• Website features unique tools to help Londoners reduce emissions and exposure to air pollution • Resources for schools and businesses so they can reduce their own air pollution footprint, with case studies and informative technical guides
The Mayor of London, Boris Johnson, has launched the capital’s official ‘Cleaner Air’ website - www.cleanerairforlondon.org.uk
The site includes personalised tools to help Londoners, young people and businesses to play their part in reducing emissions and their exposure to air pollution. It features a raft of data from monitoring stations across the capital, as well as important, yet easy steps people can take such as walking or cycling to work, or making more informed choices about the routes they use to improve air quality and reduce exposure to harmful pollutants.
Recognising the powerful role that businesses can play in improving air quality, the site includes resources such as case studies and technical guides to help businesses reduce their emissions by replacing old boilers, improving deliveries and encouraging staff to travel in a more sustainable way.
It also features sections that are aimed specifically at young people, with information that focuses on some of the sources and effects of air pollution in London past and present, as well as educational classroom activities for parents and teachers.
The Mayor, working with London’s boroughs, Transport for London and other key stakeholders, has made significant progress in improving air quality in London.

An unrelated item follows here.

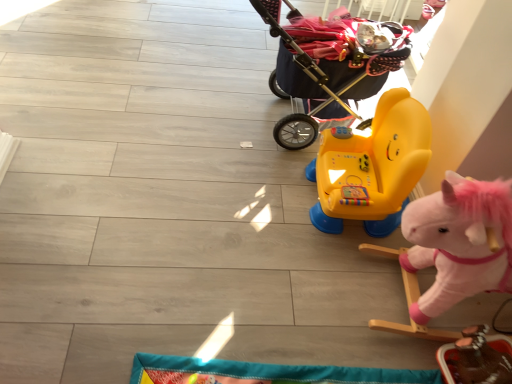 Identify the location of vacant space in fluffy pink rocking horse at right, the second toy when ordered from top to bottom (from a real-world perspective). (423, 291). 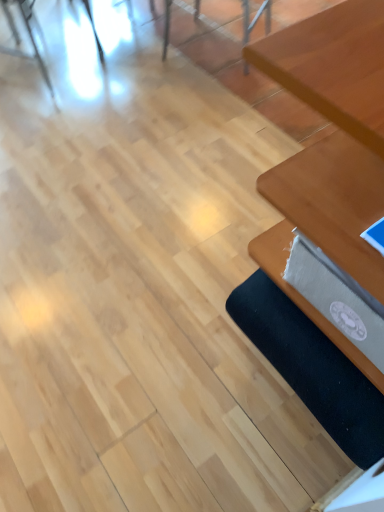 Locate an element on the screen. The width and height of the screenshot is (384, 512). free space to the left of wooden chair at upper center, which is counted as the 2th chair, starting from the left is located at coordinates (145, 64).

Emissions of NOx (Oxides of Nitrogen) have been reduced by 20% and PM10 by 15% with the Mayor introducing tough new Low Emission Zone standards, cleaner buses and retiring 3,000 of the oldest, most polluting taxis from the capital’s road network.
New research released by the Mayor shows that his measures to improve London’s air quality has resulted in the number of Londoners living in areas exceeding EU limit values of NO2 to have more than halved since 2008. However, air pollution does remain a major challenge for a global city with a rising population and 1.7 million Londoners continue to live in areas exceeding the limit values for NO2 but that is projected to decrease to around 300,000 Londoners by 2020.
The Mayor said: “Real progress has been made in improving London’s air quality in recent years, but as an expanding global city that is grappling with population growth, there are some big challenges ahead. Londoners and the capital’s businesses have a hugely important role to play in reducing emissions and thanks to this new website for the first time we have the tools to help do this. I encourage everyone who’s passionate about improving the air we breathe to log on and check out what ‘Cleaner Air for London’ has to offer.”
Notes to editors
1. To find out more about air quality in London please visit www.cleanerairforlondon.org.uk
2. The Mayor has outlined a strategy of measures to tackle air pollution, to find out more please see the Mayor's Air Quality Strategy:
www.london.gov.uk/sites/default/files/MAQS%20Executive%20Summary%20FINAL.pdf
3. In February 2013, the Mayor announced a package of additional measures to be delivered in his second including a new Ultra Low Emission Zone in central London from 2020, the retrofit of an additional 24,000 homes and public buildings and a new Mayor’s Air Quality Fund. The fund will provide match-funding for boroughs and partners that produce innovative new schemes and projects designed to improve air quality. £6 million of funding will be initially available from 2013/14 to 2015/16, with the expectation this will continue to £20 million over the next 10 years.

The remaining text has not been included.